> _Problem requirements_: Please, from the entries below, transcribe exactly the lines that begin at the line with "Splendor HPL – WE" and end at the line with "(10 reviews)", without the pictures.

-- Records for the task follows --

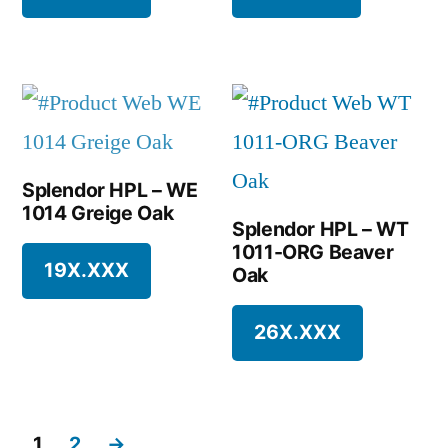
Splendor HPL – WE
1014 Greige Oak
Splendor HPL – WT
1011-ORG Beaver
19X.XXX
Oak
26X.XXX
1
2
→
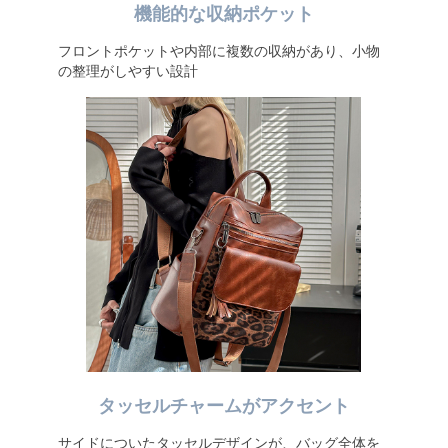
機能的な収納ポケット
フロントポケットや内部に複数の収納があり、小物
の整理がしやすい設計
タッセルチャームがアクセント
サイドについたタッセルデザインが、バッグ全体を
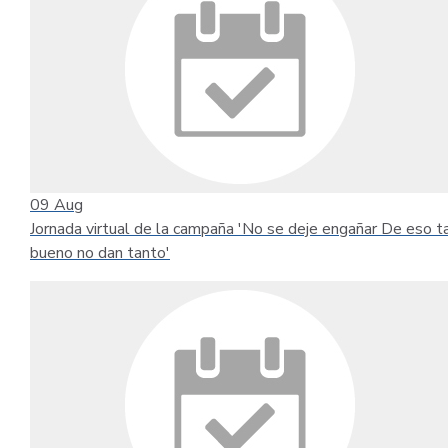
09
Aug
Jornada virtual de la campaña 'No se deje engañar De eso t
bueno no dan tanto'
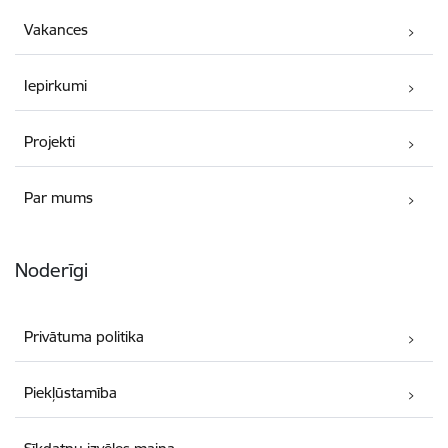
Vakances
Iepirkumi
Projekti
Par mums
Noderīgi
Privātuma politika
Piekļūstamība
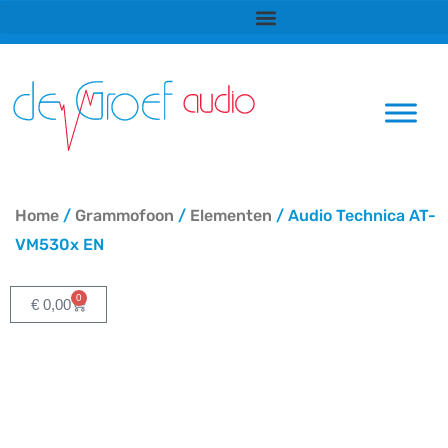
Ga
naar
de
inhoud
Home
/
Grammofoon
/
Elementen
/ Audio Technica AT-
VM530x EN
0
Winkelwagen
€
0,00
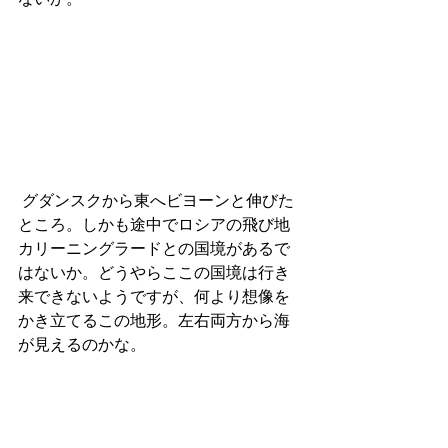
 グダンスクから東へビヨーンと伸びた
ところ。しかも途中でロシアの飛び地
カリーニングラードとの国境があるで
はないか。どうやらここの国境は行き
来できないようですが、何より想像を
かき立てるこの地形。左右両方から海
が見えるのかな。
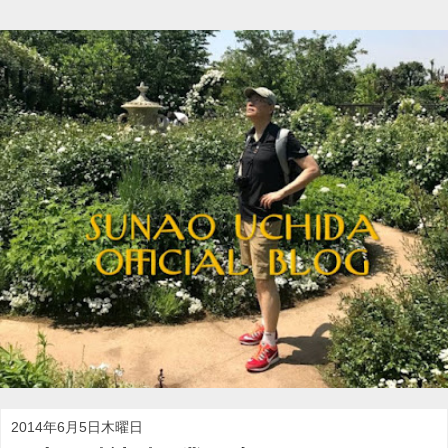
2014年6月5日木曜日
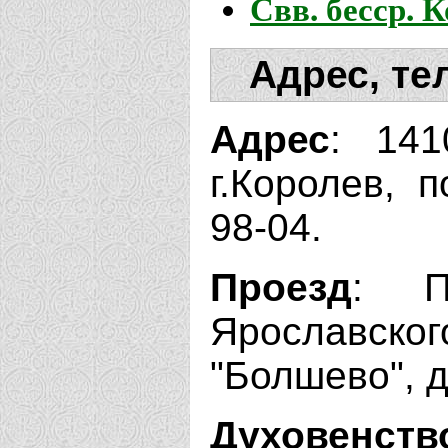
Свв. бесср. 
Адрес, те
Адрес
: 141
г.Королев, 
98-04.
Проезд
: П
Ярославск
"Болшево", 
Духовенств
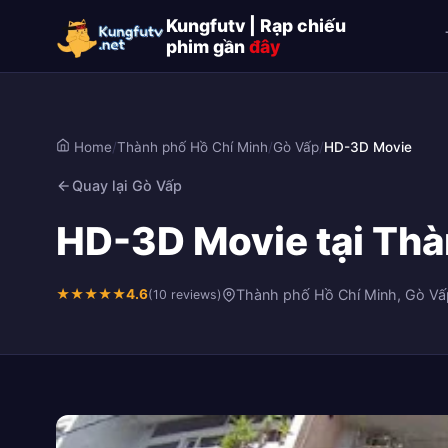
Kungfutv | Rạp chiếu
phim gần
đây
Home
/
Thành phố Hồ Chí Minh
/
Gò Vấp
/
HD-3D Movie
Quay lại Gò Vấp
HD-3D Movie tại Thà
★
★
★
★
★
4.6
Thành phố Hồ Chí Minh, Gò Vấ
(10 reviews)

-- Records for the task concluded --
-- Records for the task follows --

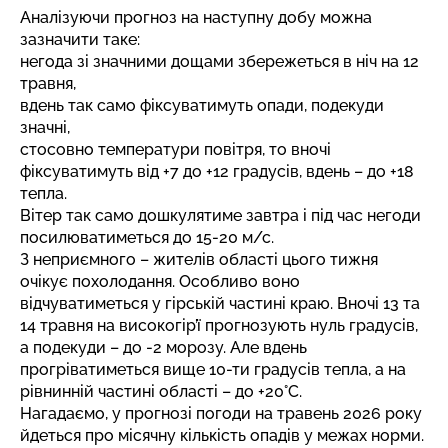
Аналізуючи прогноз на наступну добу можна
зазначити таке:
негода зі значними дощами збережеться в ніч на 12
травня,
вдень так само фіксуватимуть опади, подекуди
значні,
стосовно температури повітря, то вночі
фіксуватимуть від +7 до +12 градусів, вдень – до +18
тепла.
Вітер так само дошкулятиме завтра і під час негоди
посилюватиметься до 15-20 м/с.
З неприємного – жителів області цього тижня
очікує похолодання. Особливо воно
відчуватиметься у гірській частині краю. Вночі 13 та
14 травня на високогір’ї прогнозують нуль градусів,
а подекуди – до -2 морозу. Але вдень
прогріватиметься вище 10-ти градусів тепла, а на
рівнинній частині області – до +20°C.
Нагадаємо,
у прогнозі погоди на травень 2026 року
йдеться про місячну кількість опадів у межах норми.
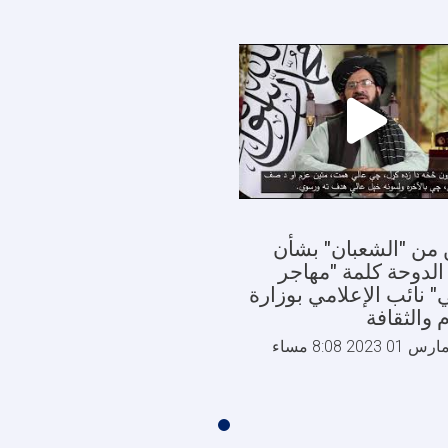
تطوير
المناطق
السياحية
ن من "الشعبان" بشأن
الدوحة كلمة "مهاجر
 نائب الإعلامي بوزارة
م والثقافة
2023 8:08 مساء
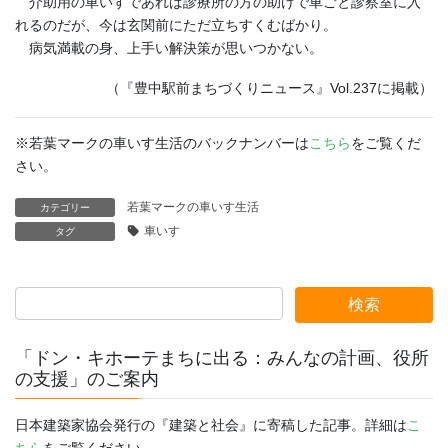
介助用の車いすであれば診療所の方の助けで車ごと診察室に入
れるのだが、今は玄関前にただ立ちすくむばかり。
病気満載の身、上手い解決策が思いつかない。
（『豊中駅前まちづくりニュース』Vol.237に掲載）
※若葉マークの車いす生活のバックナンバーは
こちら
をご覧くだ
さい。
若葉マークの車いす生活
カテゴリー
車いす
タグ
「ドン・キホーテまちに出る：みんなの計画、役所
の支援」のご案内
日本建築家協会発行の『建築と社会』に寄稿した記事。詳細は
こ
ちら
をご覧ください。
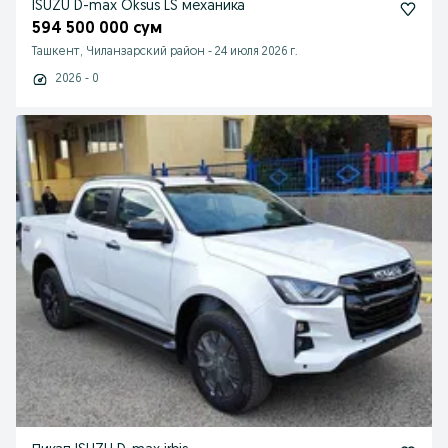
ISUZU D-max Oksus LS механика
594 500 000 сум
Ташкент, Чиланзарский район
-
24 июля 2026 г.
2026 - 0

-- Records for the task concluded --

> _Solution for this exercise_:
Splendor HPL – WE
1014 Greige Oak
Splendor HPL – WT
1011-ORG Beaver
19X.XXX
Oak
26X.XXX
1
2
→
機能的な収納ポケット
フロントポケットや内部に複数の収納があり、小物
の整理がしやすい設計
タッセルチャームがアクセント
サイドについたタッセルデザインが、バッグ全体を
09
Aug
Jornada virtual de la campaña 'No se deje engañar De eso t
bueno no dan tanto'
Vakances
Iepirkumi
Projekti
Par mums
Noderīgi
Privātuma politika
Piekļūstamība
Ga
naar
de
inhoud
Home
/
Grammofoon
/
Elementen
/ Audio Technica AT-
VM530x EN
0
Winkelwagen
€
0,00
 グダンスクから東へビヨーンと伸びた
ところ。しかも途中でロシアの飛び地
カリーニングラードとの国境があるで
はないか。どうやらここの国境は行き
来できないようですが、何より想像を
かき立てるこの地形。左右両方から海
が見えるのかな。
2014年6月5日木曜日
Свв. бесср. 
Адрес, те
Адрес
: 141
г.Королев, 
98-04.
Проезд
: П
Ярославск
"Болшево", 
Духовенств
Kungfutv | Rạp chiếu
phim gần
đây
Home
/
Thành phố Hồ Chí Minh
/
Gò Vấp
/
HD-3D Movie
Quay lại Gò Vấp
HD-3D Movie tại Thà
★
★
★
★
★
4.6
Thành phố Hồ Chí Minh, Gò Vấ
(10 reviews)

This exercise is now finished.